+++ DATA RECORDS

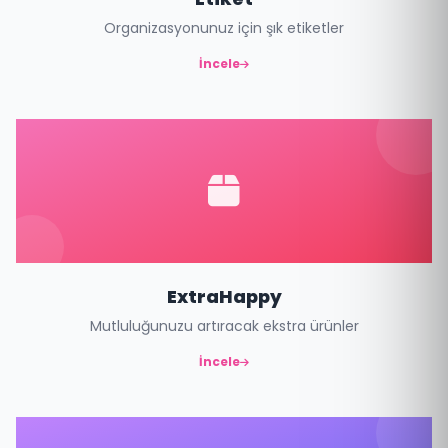
Organizasyonunuz için şık etiketler
İncele
ExtraHappy
Mutluluğunuzu artıracak ekstra ürünler
İncele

++++++

* **ASSIGNMENT**:
Could you output every record above exactly as written, leaving out the pictures?

* **EXERCISE RESULT**:
Organizasyonunuz için şık etiketler
İncele
ExtraHappy
Mutluluğunuzu artıracak ekstra ürünler
İncele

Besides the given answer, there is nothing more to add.